Her thoughts wound a caress around his. “I’m sorry,” she said. “I had honestly believed once I remembered what happened with Stanford, everything would become clear. It didn’t help at all. The only person we know who had wanted to hurt me is already dead.”
He sensed a curl of old panic deep beneath her words. He sent a stroke of calmness to smooth it out.
“The pain must have made him crazy,” she said. “He wasn’t an evil man. He was possessive and stubborn, that’s all. And proud. He couldn’t deal with failure.”
“You’re still making excuses.”
“I need to make excuses for myself, too. Elizabeth was right. I did kill my husband. You saw it.”
He’d done more than that; he’d experienced it with her. He’d felt her arm connect with Stanford’s throat. The crunch they’d heard had likely been the cartilage of his windpipe breaking. He might have choked to death before the fire finished him, just like . . .
Like Max’s mother had been choking on her own blood before Virgil had strangled her. The parallel was eerie. The outcome had been worlds apart. “It was self-defense. You had no choice if you wanted to live.”
“You helped me then, too, Max. You were the key to my memories because you were at the heart of them. It was the memory of how you saved me from drowning that let me save myself from Stanford.”
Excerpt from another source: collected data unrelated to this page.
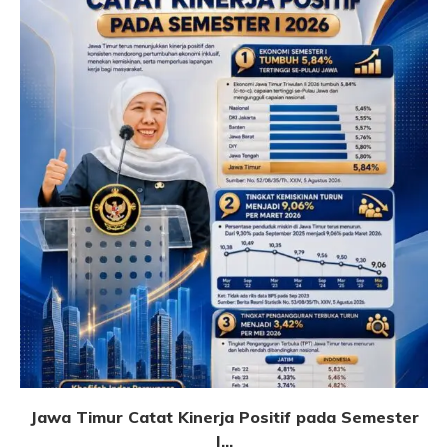
Jawa Timur Catat Kinerja Positif pada Semester
I...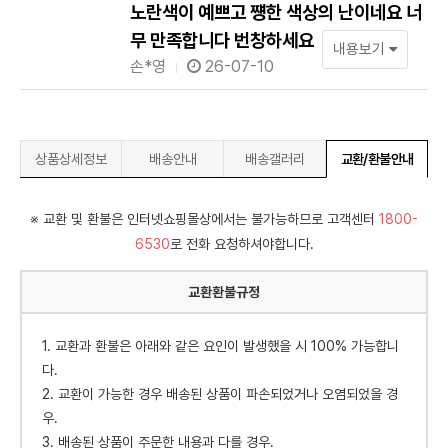
노란색이 예쁘고 쩅한 색상의 난이네요 너
무 만족합니다 번창하세요
내용보기
손*영
26-07-10
상품상세정보
배송안내
배송갤러리
교환/환불안내
※ 교환 및 환불은 인터넷쇼핑몰상에서는 불가능하므로 고객센터
1800-
6530
로 전화 요청하셔야합니다.
교환환불규정
1. 교환과 환불은 아래와 같은 요인이 발생했을 시 100% 가능합니
다.
2. 교환이 가능한 경우 배송된 상품이 파손되었거나 오염되었을 경
우.
3. 배송된 상품이 주문한 내용과 다를 경우.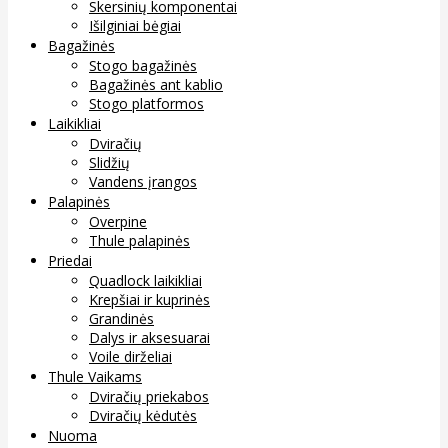
Skersinių komponentai
Išilginiai bėgiai
Bagažinės
Stogo bagažinės
Bagažinės ant kablio
Stogo platformos
Laikikliai
Dviračių
Slidžių
Vandens įrangos
Palapinės
Overpine
Thule palapinės
Priedai
Quadlock laikikliai
Krepšiai ir kuprinės
Grandinės
Dalys ir aksesuarai
Voile dirželiai
Thule Vaikams
Dviračių priekabos
Dviračių kėdutės
Nuoma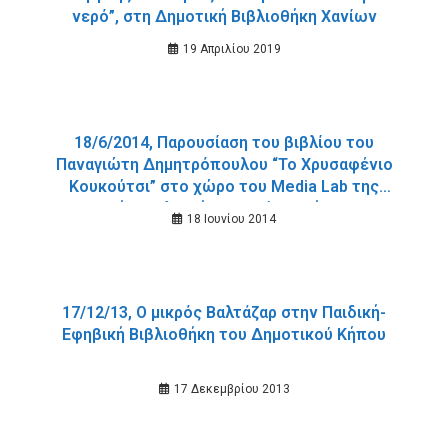
νερό”, στη Δημοτική Βιβλιοθήκη Χανίων
19 Απριλίου 2019
18/6/2014, Παρουσίαση του βιβλίου του
Παναγιώτη Δημητρόπουλου “Το Χρυσαφένιο
Κουκούτσι” στο χώρο του Media Lab της
Δημοτικής Βιβλιοθήκης Χανίων, σήμερα στις
18 Ιουνίου 2014
19.00.
17/12/13, Ο μικρός Βαλτάζαρ στην Παιδική-
Εφηβική Βιβλιοθήκη του Δημοτικού Κήπου
17 Δεκεμβρίου 2013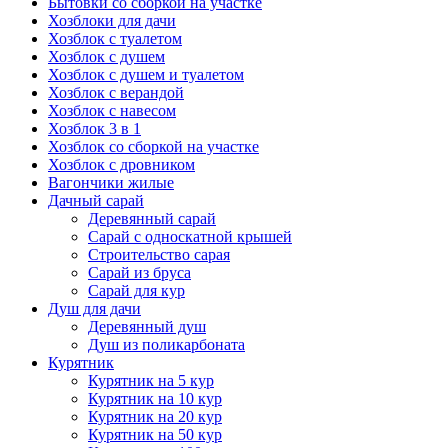
Бытовки со сборкой на участке
Хозблоки для дачи
Хозблок с туалетом
Хозблок с душем
Хозблок с душем и туалетом
Хозблок с верандой
Хозблок с навесом
Хозблок 3 в 1
Хозблок со сборкой на участке
Хозблок с дровником
Вагончики жилые
Дачный сарай
Деревянный сарай
Cарай с односкатной крышей
Строительство сарая
Сарай из бруса
Сарай для кур
Душ для дачи
Деревянный душ
Душ из поликарбоната
Курятник
Курятник на 5 кур
Курятник на 10 кур
Курятник на 20 кур
Курятник на 50 кур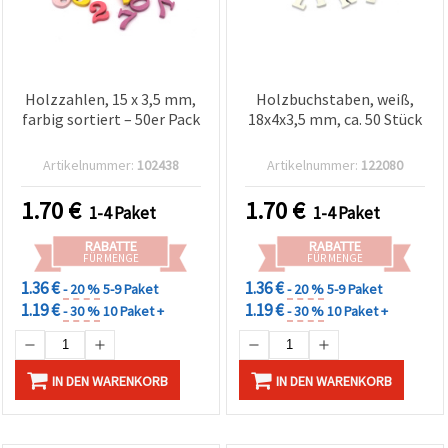
Holzzahlen, 15 x 3,5 mm,
Holzbuchstaben, weiß,
farbig sortiert – 50er Pack
18x4x3,5 mm, ca. 50 Stück
Artikelnummer:
102438
Artikelnummer:
122080
1.70
€
1.70
€
1-4 Paket
1-4 Paket
RABATTE
RABATTE
FÜR MENGE
FÜR MENGE
1.36 €
1.36 €
- 20 %
5-9 Paket
- 20 %
5-9 Paket
1.19 €
1.19 €
- 30 %
10 Paket +
- 30 %
10 Paket +
IN DEN WARENKORB
IN DEN WARENKORB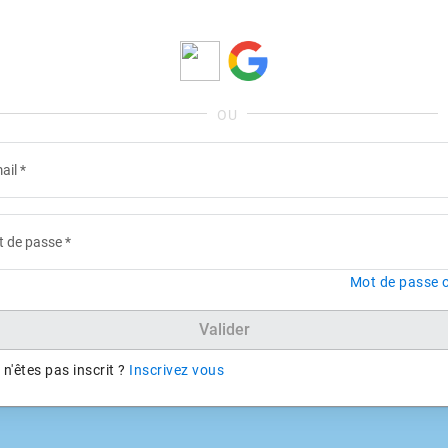
ail
*
 de passe
*
Mot de passe o
Valider
n'êtes pas inscrit ?
Inscrivez vous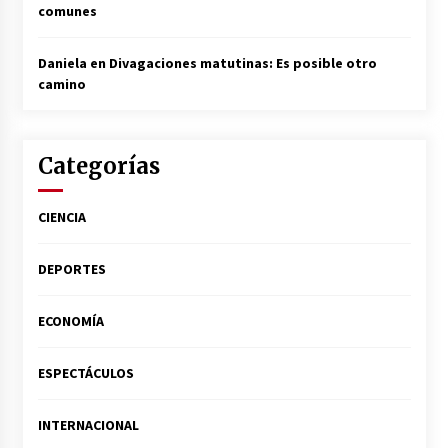
comunes
Daniela
en
Divagaciones matutinas: Es posible otro
camino
Categorías
CIENCIA
DEPORTES
ECONOMÍA
ESPECTÁCULOS
INTERNACIONAL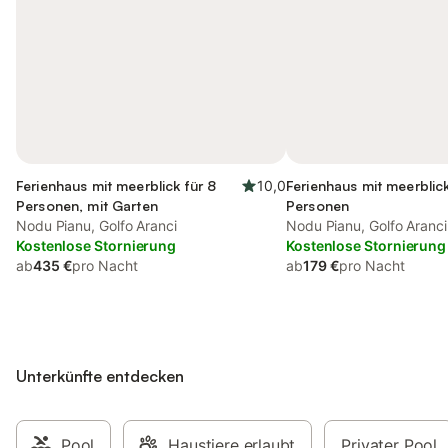
Ferienhaus mit meerblick für 8
10,0
Ferienhaus mit meerblick
Personen, mit Garten
Personen
Nodu Pianu, Golfo Aranci
Nodu Pianu, Golfo Aranci
Kostenlose Stornierung
Kostenlose Stornierung
ab
435 €
pro Nacht
ab
179 €
pro Nacht
Unterkünfte entdecken
Pool
Haustiere erlaubt
Privater Pool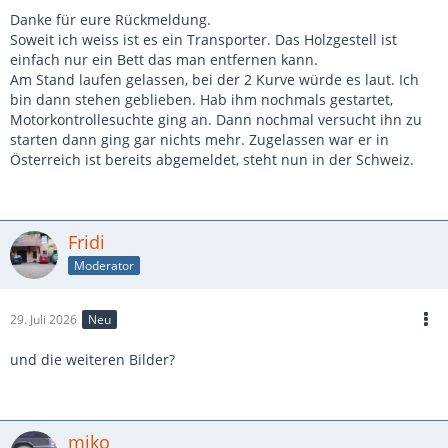
Danke für eure Rückmeldung.
Soweit ich weiss ist es ein Transporter. Das Holzgestell ist
einfach nur ein Bett das man entfernen kann.
Am Stand laufen gelassen, bei der 2 Kurve würde es laut. Ich
bin dann stehen geblieben. Hab ihm nochmals gestartet,
Motorkontrollesuchte ging an. Dann nochmal versucht ihn zu
starten dann ging gar nichts mehr. Zugelassen war er in
Österreich ist bereits abgemeldet, steht nun in der Schweiz.
Fridi
Moderator
29. Juli 2026
Neu
und die weiteren Bilder?
miko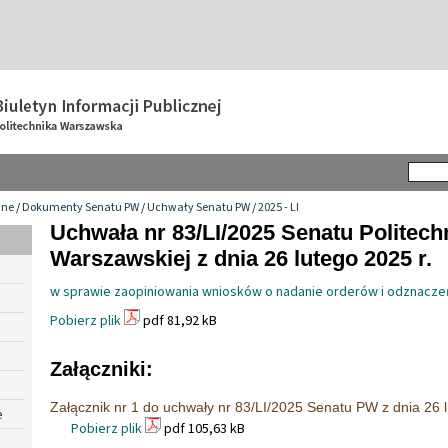
wne
/
Dokumenty Senatu PW
/
Uchwały Senatu PW
/
2025 - LI
Uchwała nr 83/LI/2025 Senatu Politech
Warszawskiej z dnia 26 lutego 2025 r.
w sprawie zaopiniowania wniosków o nadanie orderów i odznacze
Pobierz plik
pdf 81,92 kB
Załączniki:
Załącznik nr 1 do uchwały nr 83/LI/2025 Senatu PW z dnia 26 l
e
Pobierz plik
pdf 105,63 kB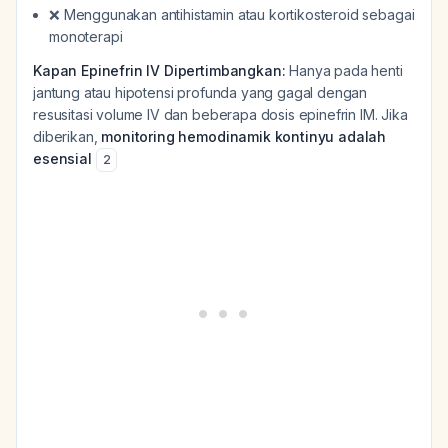
❌ Menggunakan antihistamin atau kortikosteroid sebagai
monoterapi
Kapan Epinefrin IV Dipertimbangkan:
Hanya pada henti
jantung atau hipotensi profunda yang gagal dengan
resusitasi volume IV dan beberapa dosis epinefrin IM. Jika
diberikan,
monitoring hemodinamik kontinyu adalah
esensial
2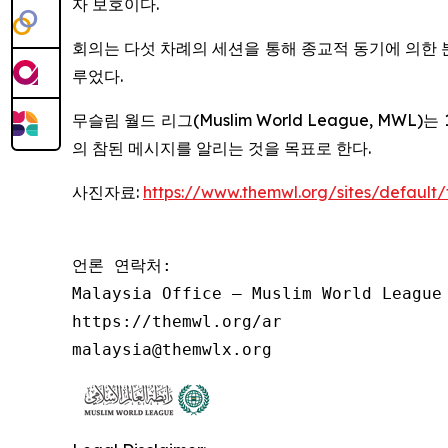
자 보호이다.
회의는 다섯 차례의 세션을 통해 종교적 동기에 의한 
루었다.
무슬림 월드 리그(Muslim World League, M
의 참된 메시지를 알리는 것을 목표로 한다.
사진자료:
https://www.themwl.org/sites/default
언론 연락처:

Malaysia Office – Muslim World League

https://themwl.org/ar

malaysia@themwlx.org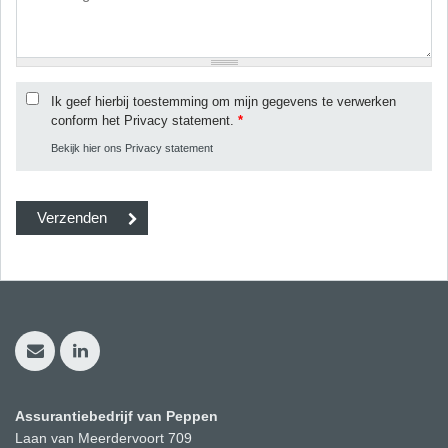
Ik geef hierbij toestemming om mijn gegevens te verwerken
conform het Privacy statement.
*
Bekijk hier ons Privacy statement
Assurantiebedrijf van Peppen
Laan van Meerdervoort 709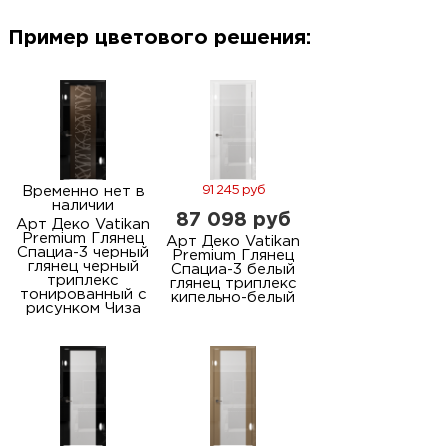
м
Пример цветового решения:
Н
о
Н
Временно нет в
91 245 руб
наличии
р
87 098 руб
Арт Деко Vatikan
Premium Глянец
Арт Деко Vatikan
Спациа-3 черный
Premium Глянец
глянец черный
Н
Спациа-3 белый
триплекс
глянец триплекс
тонированный с
кипельно-белый
рисунком Чиза
п
д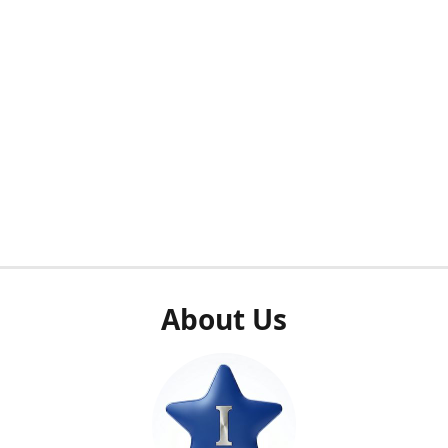
About Us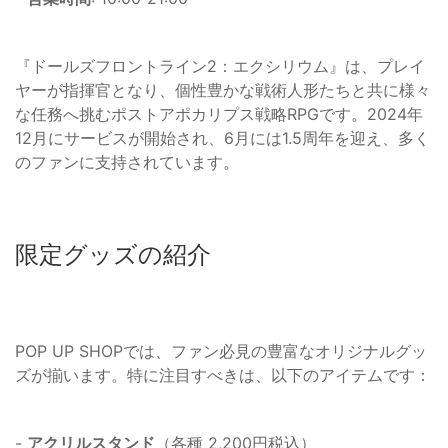
『ドールズフロントライン2：エクシリウム』は、プレイ
ヤーが指揮官となり、個性豊かな戦術人形たちと共に様々
な任務へ挑むポストアポカリプス戦略RPGです。2024年
12月にサービスが開始され、6月には1.5周年を迎え、多く
のファンに支持されています。
限定グッズの紹介
POP UP SHOPでは、ファン必見の豊富なオリジナルグッ
ズが揃います。特に注目すべきは、以下のアイテムです：
-
アクリルスタンド
（各種 2,200円税込）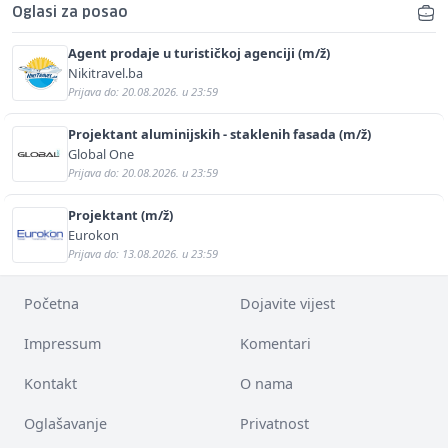
Oglasi za posao
Agent prodaje u turističkoj agenciji (m/ž)
Nikitravel.ba
Prijava do: 20.08.2026. u 23:59
Projektant aluminijskih - staklenih fasada (m/ž)
Global One
Prijava do: 20.08.2026. u 23:59
Projektant (m/ž)
Eurokon
Prijava do: 13.08.2026. u 23:59
Početna
Dojavite vijest
Impressum
Komentari
Kontakt
O nama
Oglašavanje
Privatnost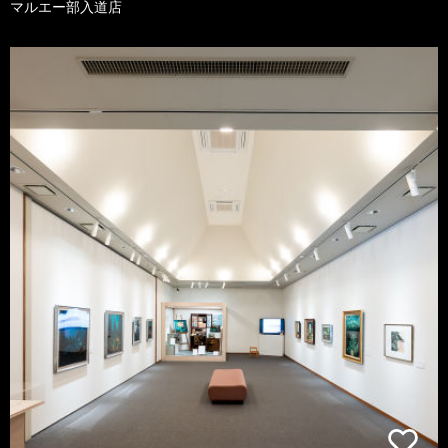
マルエー部入道店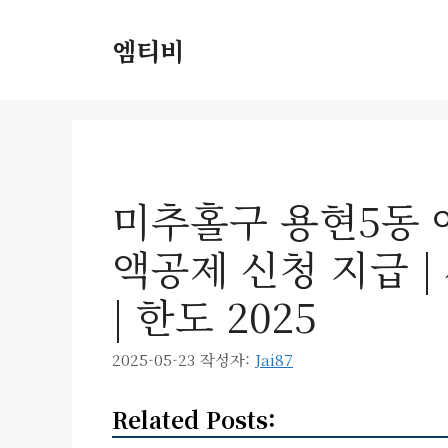
컨
텐
엠티비
츠
로
건
너
뛰
기
미추홀구 용현5동
액공제 신청 지급 | 
| 한도 2025
2025-05-23
작성자:
Jai87
Related Posts: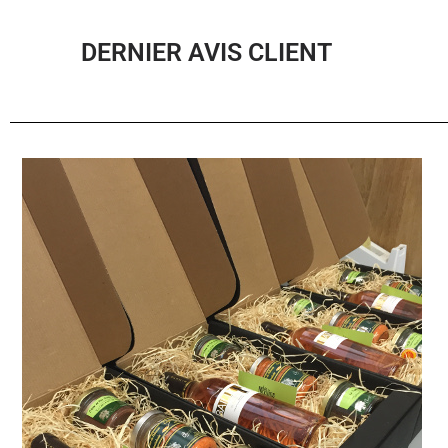
DERNIER AVIS CLIENT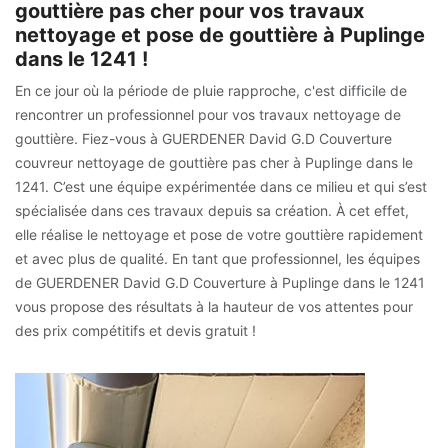
gouttière pas cher pour vos travaux
nettoyage et pose de gouttière à Puplinge
dans le 1241 !
En ce jour où la période de pluie rapproche, c'est difficile de
rencontrer un professionnel pour vos travaux nettoyage de
gouttière. Fiez-vous à GUERDENER David G.D Couverture
couvreur nettoyage de gouttière pas cher à Puplinge dans le
1241. C’est une équipe expérimentée dans ce milieu et qui s’est
spécialisée dans ces travaux depuis sa création. À cet effet,
elle réalise le nettoyage et pose de votre gouttière rapidement
et avec plus de qualité. En tant que professionnel, les équipes
de GUERDENER David G.D Couverture à Puplinge dans le 1241
vous propose des résultats à la hauteur de vos attentes pour
des prix compétitifs et devis gratuit !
Above everything else their minds had shared, that particular detail remained the most vivid. The boy he’d once been hadn’t always been a dumb chickenshit. He hadn’t failed completely. Even though he hadn’t known it, he had managed to protect one woman he loved from a monster.
Love. Damn. There was that word again.
“But none of this helps you,” she said. “We still don’t have a clue who attacked Elizabeth.”
“It did help me, Delaney. It showed me that burying the past doesn’t work. Not if it isn’t dead first.”
“It sounds as if you’ve done some thinking.”
“Yeah. Your bad habits are contagious.” The sound of slamming car doors came from the front of the house. He fought down a jab of panic, his own this time instead of hers. She’d had the courage to face her nightmare. He could do no less. “That’s probably the cops.”
She whirled toward the stairs. “Oh, God. Now what?”
“It’s okay. I called them.”
“Why?”
“I changed my mind and reported the vandalism. I want whatever snot-nosed punk who broke those bottles and trashed my Jeep tracked down and nailed to the wall, even if I have to pick up every piece of glass myself and have it dusted for prints. I’m going to file a complaint about the condition Toffelmire’s crew left my house in, too. Someone’s going to pay for that painting they stomped. I’m through taking this kind of shit.”
Her smile was dazzling. So bright, in fact, it made his eyes water.
He cleared his throat. “Don’t look at me like that.”
“Like what?”
“Like you’re about to get going on one of your do-it-yourself psychology kicks. It’s not that big a deal. I pay my taxes. I recycle. I’m an upstanding citizen now, not some dumb teenager from the trailer park.”
Delaney hiccupped on a sob. “Oh, Max.”